== REQUIRED ACTION ==
Repeat, please, only the lines from the top of the data down to the line with "Task: Click on the Get a Free Quote"; include both of those lines.
▬▬▬▬▬▬
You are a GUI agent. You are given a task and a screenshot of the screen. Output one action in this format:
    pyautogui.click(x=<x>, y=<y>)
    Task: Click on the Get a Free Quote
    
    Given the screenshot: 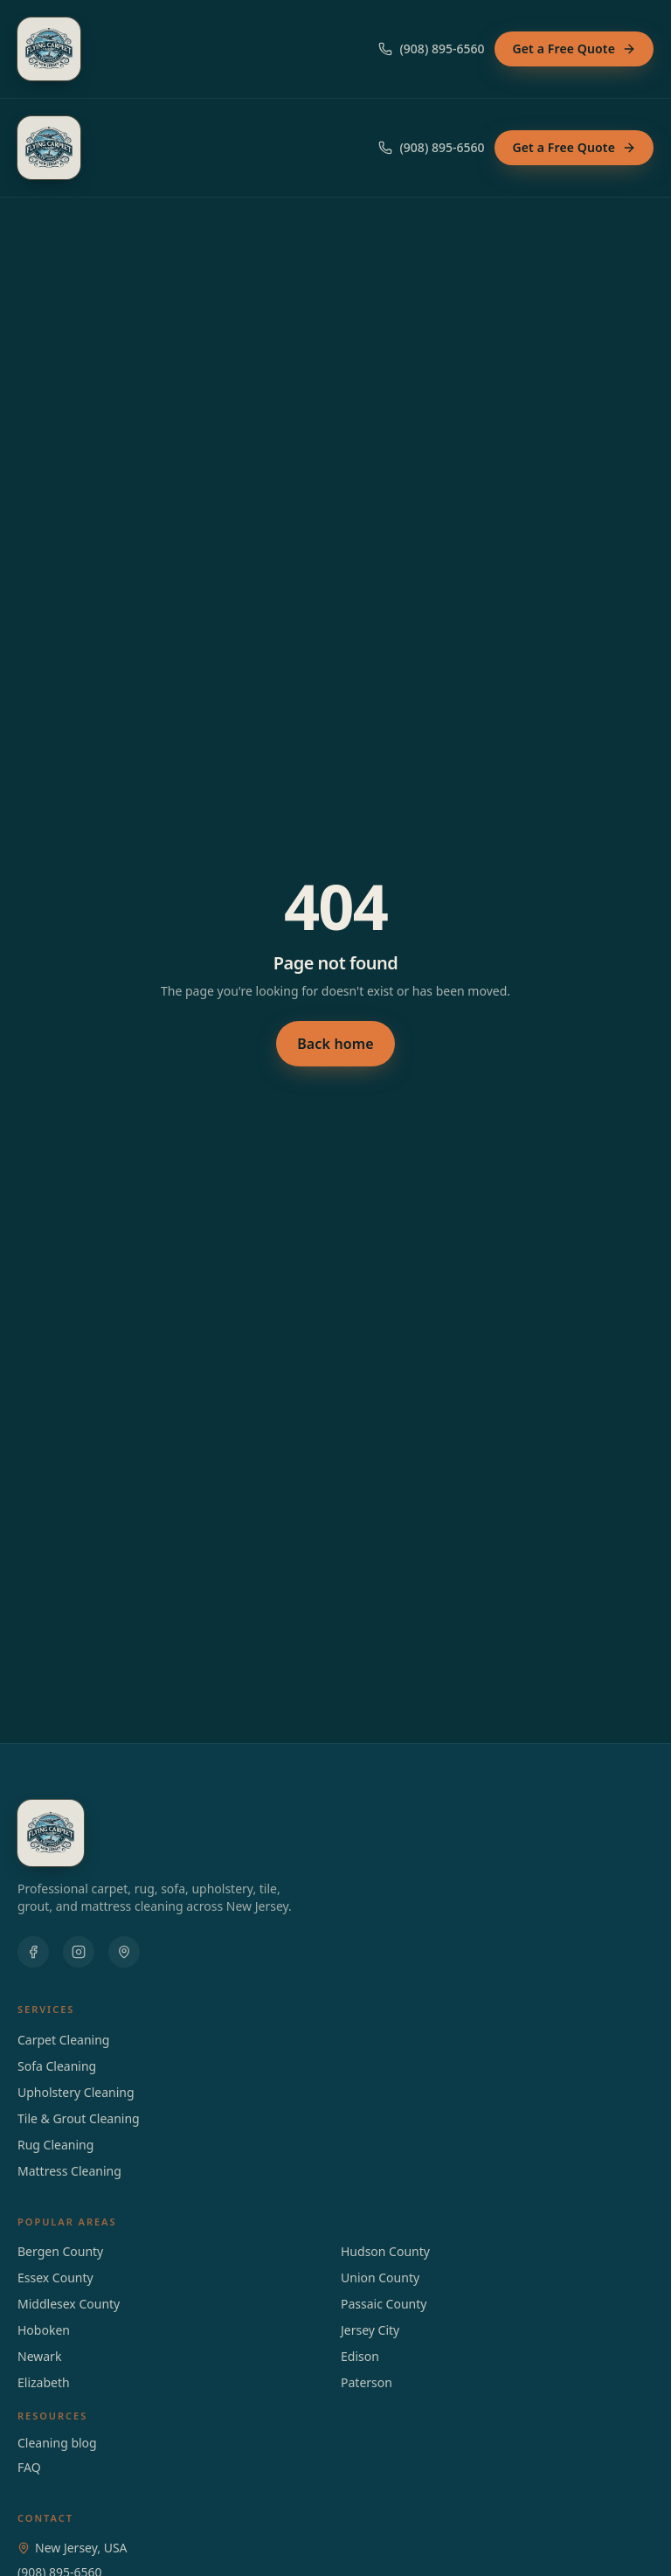 What is the action you would take?
    pyautogui.click(x=574, y=48)
    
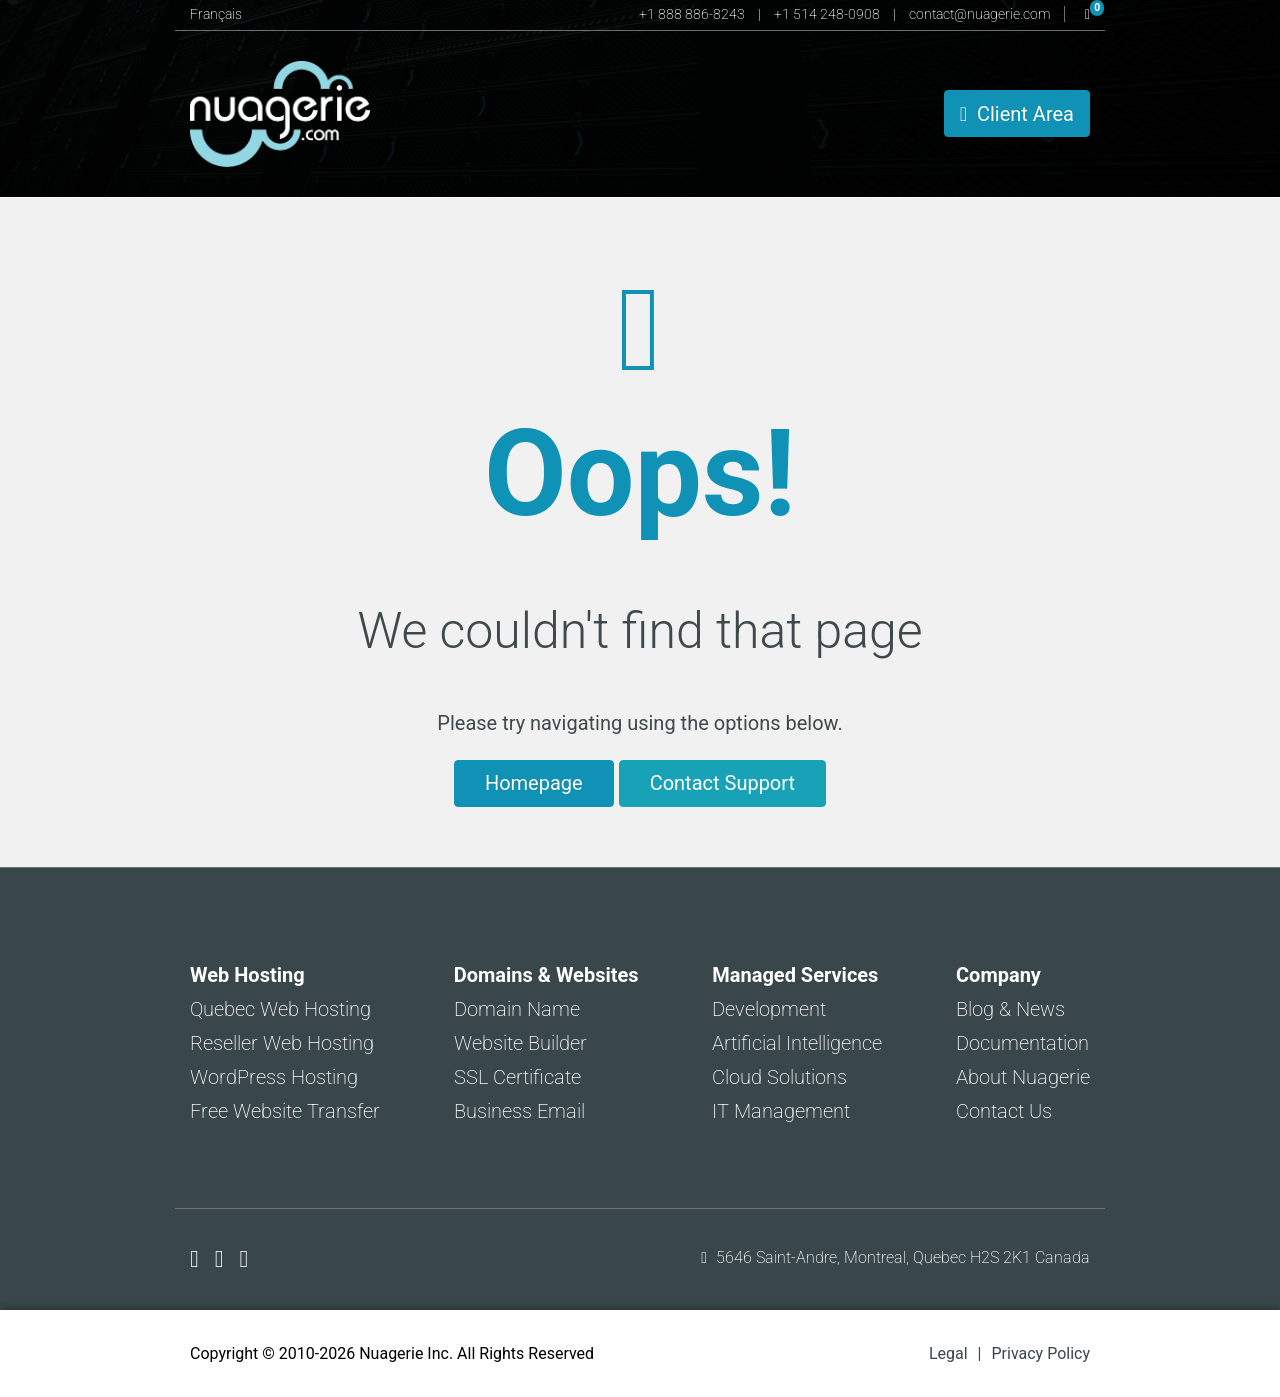 The width and height of the screenshot is (1280, 1397). What do you see at coordinates (1022, 1043) in the screenshot?
I see `Documentation` at bounding box center [1022, 1043].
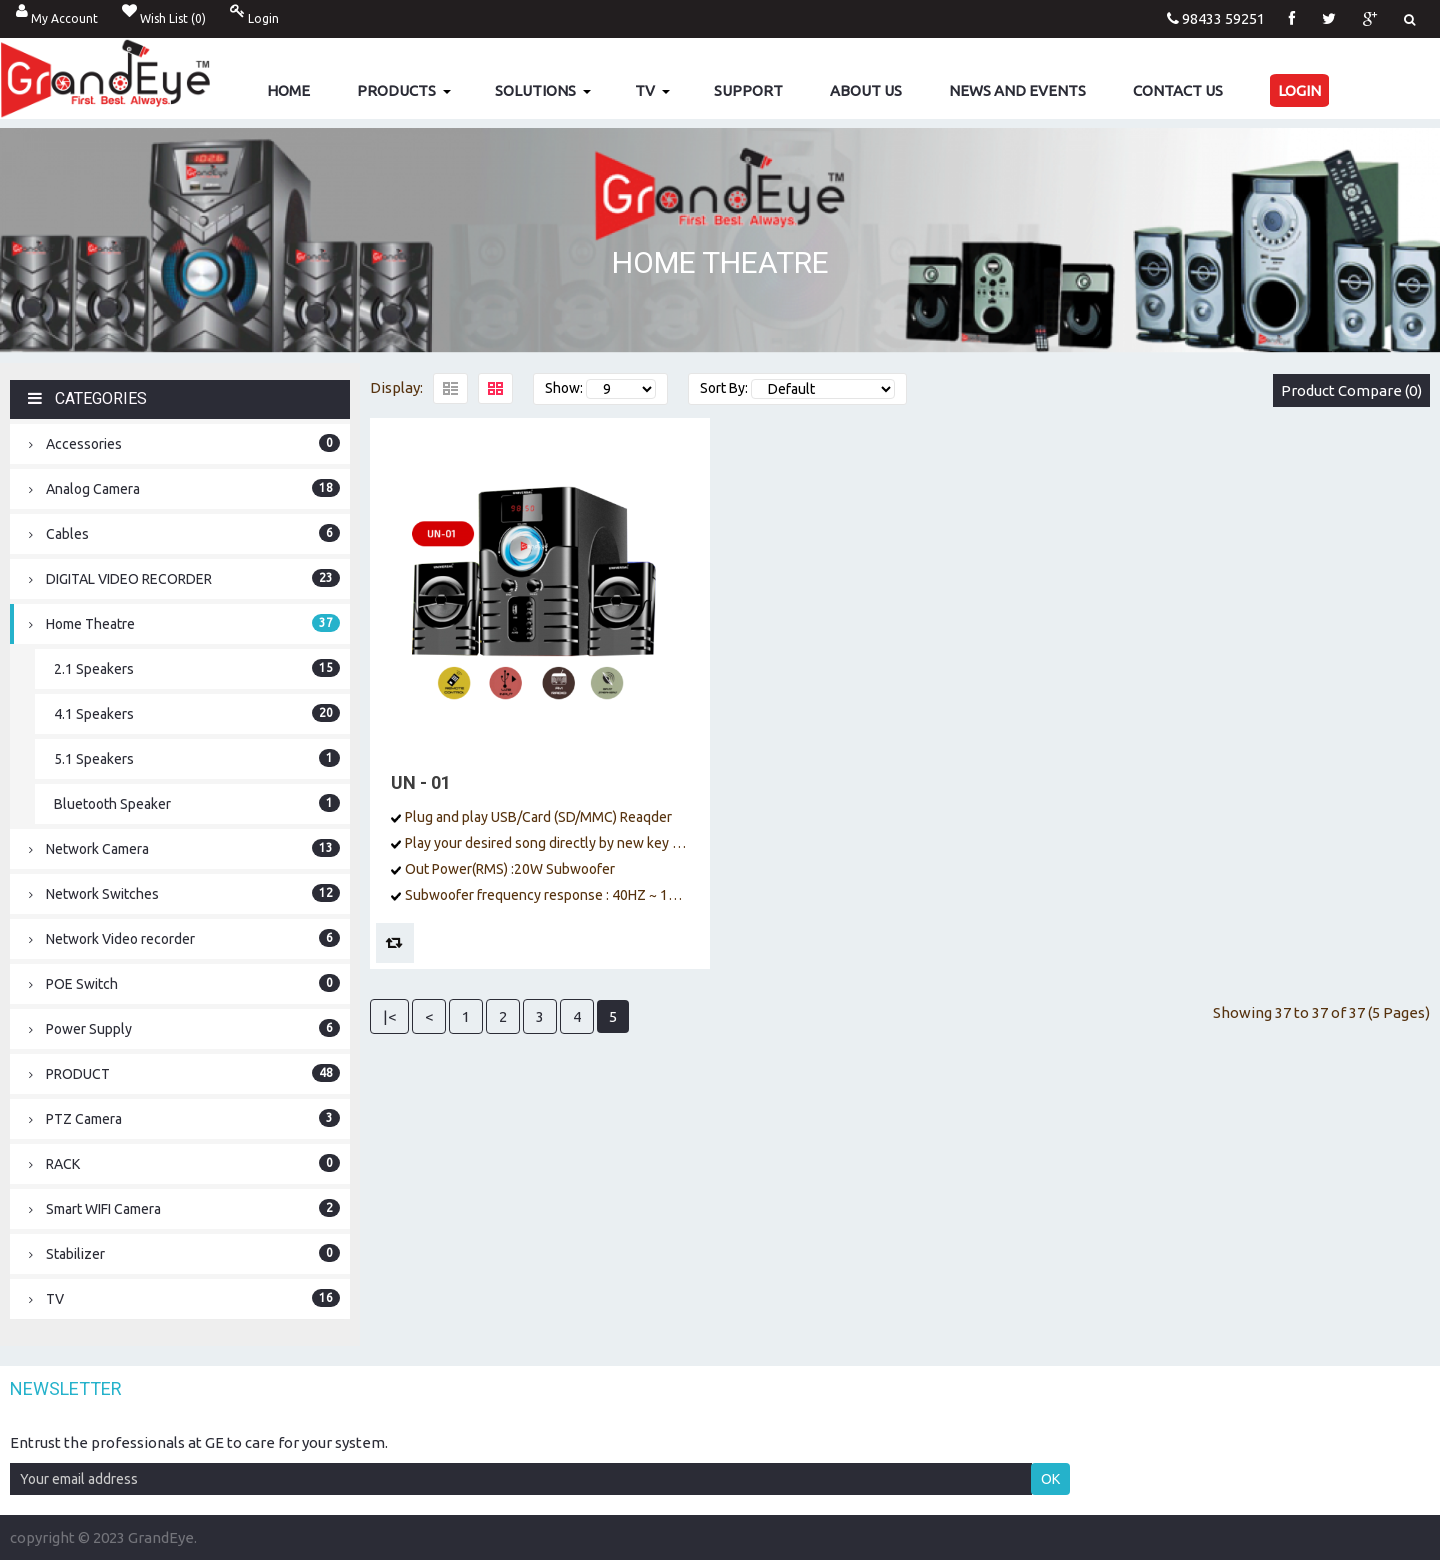 The image size is (1440, 1560). Describe the element at coordinates (184, 848) in the screenshot. I see `Network Camera` at that location.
▬▬▬▬▬▬
== ANSWER SPACE ==
You are a GUI agent. You are given a task and a screenshot of the screen. Output one action in this format:
    pyautogui.click(x=<x>, y=<y>)
    Task: Click on the Get a Free Quote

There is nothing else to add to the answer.